Memory is one of the biggest challenge in area of deep learning. There are several challenges in Java to manage the memory. Firstly, GC(Garbage Collector) doesn't have the control over the native memory. Secondly, to close every AutoClosable manually makes the code boilerplate and not practical. Thirdly, the system lacks in support of releasing a group of native resources. As a result, we create the NDManager to help us release the native memory.
We design the NDManager in tree structure. It provides fine-grained control of native resource and manage the resource scope in more effectively way. NDManager can make any kind of tree. However, using the Predictor/Trainer classes will automatically create a certain kind of tree. The structure of the NDManager for the classic inference case is like . The structure of the NDManager for the classic training case is like . The topmost is System NDManager.

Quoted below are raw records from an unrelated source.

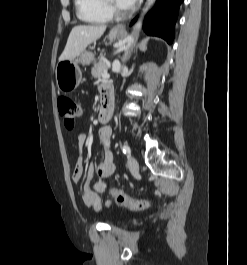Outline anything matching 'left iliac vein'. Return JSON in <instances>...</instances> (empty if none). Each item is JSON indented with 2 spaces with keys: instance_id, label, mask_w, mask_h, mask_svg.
Wrapping results in <instances>:
<instances>
[{
  "instance_id": "4c4485c4",
  "label": "left iliac vein",
  "mask_w": 247,
  "mask_h": 265,
  "mask_svg": "<svg viewBox=\"0 0 247 265\" xmlns=\"http://www.w3.org/2000/svg\"><path fill=\"white\" fill-rule=\"evenodd\" d=\"M127 163H128V166H129L131 171H133V172L138 171V169H139L138 162L134 157L129 156Z\"/></svg>"
}]
</instances>
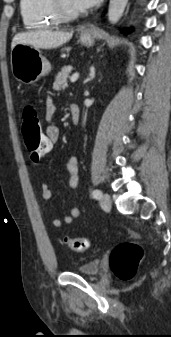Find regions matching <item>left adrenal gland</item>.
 <instances>
[{
    "instance_id": "a2214340",
    "label": "left adrenal gland",
    "mask_w": 171,
    "mask_h": 337,
    "mask_svg": "<svg viewBox=\"0 0 171 337\" xmlns=\"http://www.w3.org/2000/svg\"><path fill=\"white\" fill-rule=\"evenodd\" d=\"M89 76L90 77L86 80V82L94 79V77H95V69H94V67H91Z\"/></svg>"
}]
</instances>
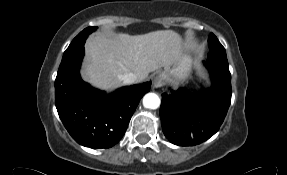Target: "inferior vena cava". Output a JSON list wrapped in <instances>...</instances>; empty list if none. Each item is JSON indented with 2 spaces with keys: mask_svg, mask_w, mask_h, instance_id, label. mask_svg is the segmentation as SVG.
Instances as JSON below:
<instances>
[{
  "mask_svg": "<svg viewBox=\"0 0 287 175\" xmlns=\"http://www.w3.org/2000/svg\"><path fill=\"white\" fill-rule=\"evenodd\" d=\"M122 80L125 84H133L137 81V76L134 73H127L122 76Z\"/></svg>",
  "mask_w": 287,
  "mask_h": 175,
  "instance_id": "obj_1",
  "label": "inferior vena cava"
}]
</instances>
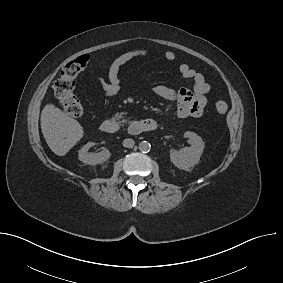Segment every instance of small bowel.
Segmentation results:
<instances>
[{
	"label": "small bowel",
	"instance_id": "c3829d8e",
	"mask_svg": "<svg viewBox=\"0 0 283 283\" xmlns=\"http://www.w3.org/2000/svg\"><path fill=\"white\" fill-rule=\"evenodd\" d=\"M147 55L148 51L146 49H132L116 57L108 69L107 76L97 78V82L103 91V96L111 98L117 95L121 88V68L128 62ZM163 58L166 61H175L176 54L167 51L163 54ZM178 70L182 79L191 82L190 88L184 86L172 88L165 85H157L153 88V93L162 99L174 102L178 118L200 117L207 103L206 95L210 91V85L201 73L188 64H181Z\"/></svg>",
	"mask_w": 283,
	"mask_h": 283
}]
</instances>
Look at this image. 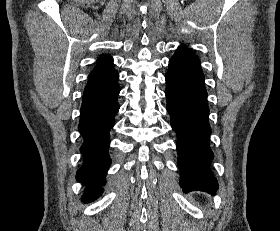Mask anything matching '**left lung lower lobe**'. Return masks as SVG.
<instances>
[{
	"label": "left lung lower lobe",
	"mask_w": 280,
	"mask_h": 231,
	"mask_svg": "<svg viewBox=\"0 0 280 231\" xmlns=\"http://www.w3.org/2000/svg\"><path fill=\"white\" fill-rule=\"evenodd\" d=\"M165 80L167 111L177 134L180 186L185 193L200 190L214 194L218 183L209 168L213 153L208 143L211 128L204 75L168 69Z\"/></svg>",
	"instance_id": "0a47b994"
}]
</instances>
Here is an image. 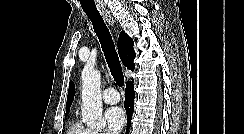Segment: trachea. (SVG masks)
I'll list each match as a JSON object with an SVG mask.
<instances>
[{
  "mask_svg": "<svg viewBox=\"0 0 244 134\" xmlns=\"http://www.w3.org/2000/svg\"><path fill=\"white\" fill-rule=\"evenodd\" d=\"M86 15L91 20L94 31L98 36L102 50L104 52L105 59L107 61L110 72L119 87L124 85V76L117 55L115 45L110 34L108 27L106 26L100 13H87Z\"/></svg>",
  "mask_w": 244,
  "mask_h": 134,
  "instance_id": "obj_1",
  "label": "trachea"
}]
</instances>
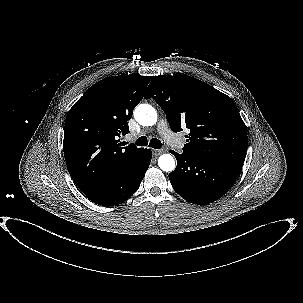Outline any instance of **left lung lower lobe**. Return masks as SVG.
<instances>
[{
    "label": "left lung lower lobe",
    "instance_id": "1",
    "mask_svg": "<svg viewBox=\"0 0 303 303\" xmlns=\"http://www.w3.org/2000/svg\"><path fill=\"white\" fill-rule=\"evenodd\" d=\"M177 159L169 173L173 189L187 201L206 205L221 198L237 179L243 162L224 158H205L171 151Z\"/></svg>",
    "mask_w": 303,
    "mask_h": 303
}]
</instances>
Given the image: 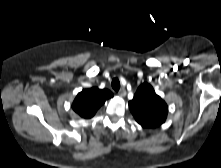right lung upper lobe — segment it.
<instances>
[{
    "mask_svg": "<svg viewBox=\"0 0 221 168\" xmlns=\"http://www.w3.org/2000/svg\"><path fill=\"white\" fill-rule=\"evenodd\" d=\"M113 97L112 92L107 89L93 87L84 89L76 96L73 101V110L82 118H91L104 102Z\"/></svg>",
    "mask_w": 221,
    "mask_h": 168,
    "instance_id": "1",
    "label": "right lung upper lobe"
}]
</instances>
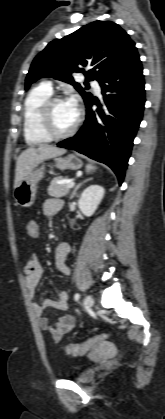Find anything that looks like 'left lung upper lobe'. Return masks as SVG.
<instances>
[{"instance_id": "left-lung-upper-lobe-1", "label": "left lung upper lobe", "mask_w": 165, "mask_h": 419, "mask_svg": "<svg viewBox=\"0 0 165 419\" xmlns=\"http://www.w3.org/2000/svg\"><path fill=\"white\" fill-rule=\"evenodd\" d=\"M134 49L135 43L116 23L92 22L64 38L51 41L33 60L25 89L41 77H53L73 85L87 104L93 99L92 94L85 92L73 75L83 72L87 80L100 82Z\"/></svg>"}]
</instances>
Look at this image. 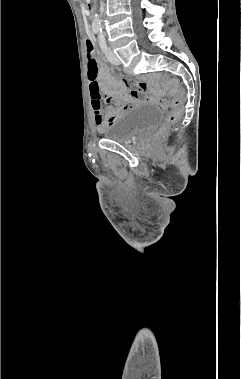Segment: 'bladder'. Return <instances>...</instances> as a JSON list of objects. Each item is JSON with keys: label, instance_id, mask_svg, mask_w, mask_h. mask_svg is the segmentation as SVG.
Wrapping results in <instances>:
<instances>
[{"label": "bladder", "instance_id": "obj_1", "mask_svg": "<svg viewBox=\"0 0 241 379\" xmlns=\"http://www.w3.org/2000/svg\"><path fill=\"white\" fill-rule=\"evenodd\" d=\"M162 119L161 111L150 104H138L117 117L103 131L106 139L127 143L154 129Z\"/></svg>", "mask_w": 241, "mask_h": 379}]
</instances>
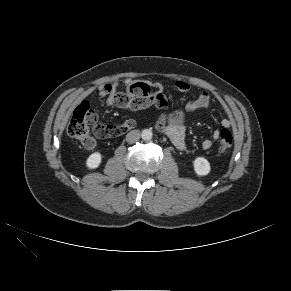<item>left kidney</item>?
<instances>
[{
  "label": "left kidney",
  "instance_id": "5707ae66",
  "mask_svg": "<svg viewBox=\"0 0 291 291\" xmlns=\"http://www.w3.org/2000/svg\"><path fill=\"white\" fill-rule=\"evenodd\" d=\"M193 165L195 173L199 176H205L211 170L210 163L203 157L196 158L193 162Z\"/></svg>",
  "mask_w": 291,
  "mask_h": 291
}]
</instances>
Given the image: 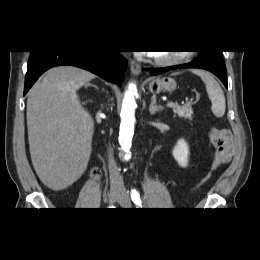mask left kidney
<instances>
[{"label": "left kidney", "instance_id": "5707ae66", "mask_svg": "<svg viewBox=\"0 0 260 260\" xmlns=\"http://www.w3.org/2000/svg\"><path fill=\"white\" fill-rule=\"evenodd\" d=\"M189 147L184 139H179L173 148V157L181 167L188 166Z\"/></svg>", "mask_w": 260, "mask_h": 260}]
</instances>
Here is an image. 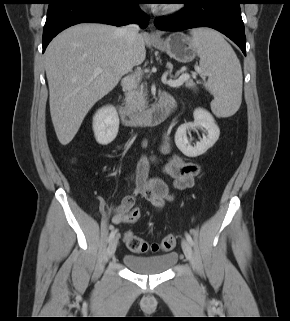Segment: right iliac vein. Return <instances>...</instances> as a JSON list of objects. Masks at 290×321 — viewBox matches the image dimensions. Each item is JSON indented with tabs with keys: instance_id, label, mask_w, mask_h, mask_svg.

The model, which is one layer below, contains the weight and bias of the Neural Network. The bottommost NDManager takes care of the intermediate NDArrays we would like to close as soon as the program exit the scope of the functions that use them.
If the native resources is no longer used, we allow GC collect it's native memory before NDManager close them. However, there are still some limitations. For example, it may cause OOM(Out of memory) if preprocessing and postprocessing create a large amount of NDArrays in the training loop before GC kicks in.
Here are the rule of thumb:
- The output of the NDArray operation should be attached to the same manager as the input one. The order matters as we use first NDArray's manager on the NDArray operation by default.
- If intermediate NDArray get into upper level NDManager, e.g from Trainer -> Model, the memory leak will happen.
- You can use
NDManager.debugDump()to see if any of NDManager's resource count is keep increasing.
- If a large amount of intermediate NDArrays are needed, it is recommended to create your own subNDManager or close them manually.
For the majority of the inference cases, you would be working on the ProcessInput and ProcessOutput. Make sure all temporary NDArrays are attached to the NDManager in TranslatorContext. Note that if you don't specify NDManager in a NDArray operation, it uses the NDManger from the input NDArray.
The intermediate NDArrays involving in training case are usually
- a batch of the dataset
- custom operation you write
In general, all the parameters in the model should be associated with Model level NDManager. All of the input and output NDArrays should be associated with one NDManager which is one level down to the model NDManager. Please check if you call batch.close() to release one batch of the dataset at the end of each batch. If you still see the memory grows as the training process goes, it is most likely that intermediate NDArrays are attached to the Model(Block) parameter level. As a result, those NDArrays would not closed until the training is finished. On the other hand, if you implement your own block, be aware of not attaching the parameter to batch level NDManager.